30. The system of claim 27, wherein the phenotypic data associated with the plurality of geographically dispersed individuals is received from the plurality of geographically dispersed individuals.

31. The system of claim 25, wherein the geographically dispersed genetic information includes genetic test information.

32. The system of claim 31 , wherein the genetic test information includes one or more medical professional annotations.

33. The system of claim 32, wherein the one or more professional annotations includes words coding for a phenotypic feature.

34. The system of claim 33, wherein the phenotypic feature includes a description of a medical professional observation of an anatomical feature.

35. The system of claim 25, wherein the at least one external soft tissue image of the individual is two-dimensional.

36. The system of claim 25, wherein the electronic numerical information comprises de-identified representations of the at least one external soft tissue image.

37. The system of claim 36, wherein de-identification is performed using one or more convolutional neural networks.

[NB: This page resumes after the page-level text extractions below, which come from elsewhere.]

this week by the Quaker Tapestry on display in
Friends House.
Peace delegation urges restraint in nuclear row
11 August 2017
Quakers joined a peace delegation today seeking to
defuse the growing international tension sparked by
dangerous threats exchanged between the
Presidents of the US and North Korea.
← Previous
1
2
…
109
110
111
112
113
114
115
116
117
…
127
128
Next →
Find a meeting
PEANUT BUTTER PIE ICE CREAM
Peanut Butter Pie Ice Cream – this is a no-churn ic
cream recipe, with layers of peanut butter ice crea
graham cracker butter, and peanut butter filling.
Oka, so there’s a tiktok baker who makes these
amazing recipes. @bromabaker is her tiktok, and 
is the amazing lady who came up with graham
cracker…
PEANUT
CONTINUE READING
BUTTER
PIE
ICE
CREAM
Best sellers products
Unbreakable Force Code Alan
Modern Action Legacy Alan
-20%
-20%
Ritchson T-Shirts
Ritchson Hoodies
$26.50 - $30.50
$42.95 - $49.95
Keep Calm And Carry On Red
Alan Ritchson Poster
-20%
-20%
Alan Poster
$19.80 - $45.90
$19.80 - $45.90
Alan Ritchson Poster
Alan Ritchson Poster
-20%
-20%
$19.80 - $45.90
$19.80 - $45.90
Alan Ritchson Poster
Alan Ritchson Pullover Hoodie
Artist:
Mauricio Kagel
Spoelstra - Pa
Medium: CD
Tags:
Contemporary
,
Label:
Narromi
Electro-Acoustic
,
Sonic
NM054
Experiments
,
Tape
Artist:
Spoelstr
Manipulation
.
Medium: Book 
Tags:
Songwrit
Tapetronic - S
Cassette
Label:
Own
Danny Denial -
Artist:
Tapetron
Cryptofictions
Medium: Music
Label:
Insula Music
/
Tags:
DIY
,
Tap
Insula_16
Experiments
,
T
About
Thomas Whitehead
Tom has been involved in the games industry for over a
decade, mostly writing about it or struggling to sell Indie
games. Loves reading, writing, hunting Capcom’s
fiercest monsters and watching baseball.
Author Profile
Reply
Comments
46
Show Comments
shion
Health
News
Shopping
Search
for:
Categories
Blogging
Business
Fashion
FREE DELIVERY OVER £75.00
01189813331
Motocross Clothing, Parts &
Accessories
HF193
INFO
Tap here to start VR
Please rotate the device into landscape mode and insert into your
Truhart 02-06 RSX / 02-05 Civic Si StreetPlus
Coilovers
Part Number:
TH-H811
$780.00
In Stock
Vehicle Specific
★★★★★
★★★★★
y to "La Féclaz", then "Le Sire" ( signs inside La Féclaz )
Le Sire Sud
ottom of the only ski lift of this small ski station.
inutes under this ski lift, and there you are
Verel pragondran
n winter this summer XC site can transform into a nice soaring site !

38. A computer-implemented method for performing image processing in connection with phenotypic analysis, the method comprising:

receiving, with processing circuitry, electronic numerical information corresponding to pixels reflective of at least one external soft tissue image of an individual;

accessing geographically dispersed genetic information stored in a database, wherein the geographically dispersed genetic information includes numerical data that correlates anomalies in pixels in soft tissue images of a plurality of geographically dispersed individuals to specific genes or to specific genetic variants;

comparing, with the processing circuitry, the electronic numerical information for the individual with the numerical data of the geographically dispersed genetic information stored in a database, to determine at least a likelihood that the individual has at least one pathogenic genetic variant; and

prioritizing, with the processing circuitry, based on the comparison, one or more genetic variants according to a likelihood of pathogenicity.

39. The method of claim 38, further comprising:

accessing phenotypic data associated with the individual and phenotypic data associated with the plurality of geographically dispersed individuals,

wherein the prioritizing is further based on a comparison of the textual phenotypic data of the individual with the phenotypic data of the geographically dispersed individuals.

40. The method of claim 39, wherein the phenotypic data associated with the individual is received from the individual.

41. The method of claim 39, wherein the phenotypic data associated with the plurality of geographically dispersed individuals is received from the plurality od geographically dispersed individuals.

42. The method of claim 38, wherein the geographically dispersed genetic information includes annotated genetic test information.

43. The method of claim 42, wherein the annotations include words coding for a phenotypic feature.

44. The method of claim 38,

wherein the electronic numerical information comprises de-identified representations of the at least one external soft tissue image, and

the method further comprises de-identifying the at least one external soft tissue image using one or more convolutional neural networks.

45. A non-transitory, computer-readable medium storing instructions for performing image processing in connection with phenotypic analysis, the instructions causing one or more processors to: receive electronic numerical information corresponding to pixels reflective of at least one external soft tissue image of an individual;

access geographically dispersed genetic information stored in a database, wherein the geographically dispersed genetic information includes numerical data that correlates anomalies in pixels in soft tissue images of a plurality of geographically dispersed individuals to specific genes or to specific genetic variants;

compare the electronic numerical information for the individual with the numerical data of the geographically dispersed genetic information stored in a database, to determine at least a likelihood that the individual has at least one pathogenic genetic variant; and

prioritize, based on the comparison, one or more genetic variants according to a likelihood of pathogenicity.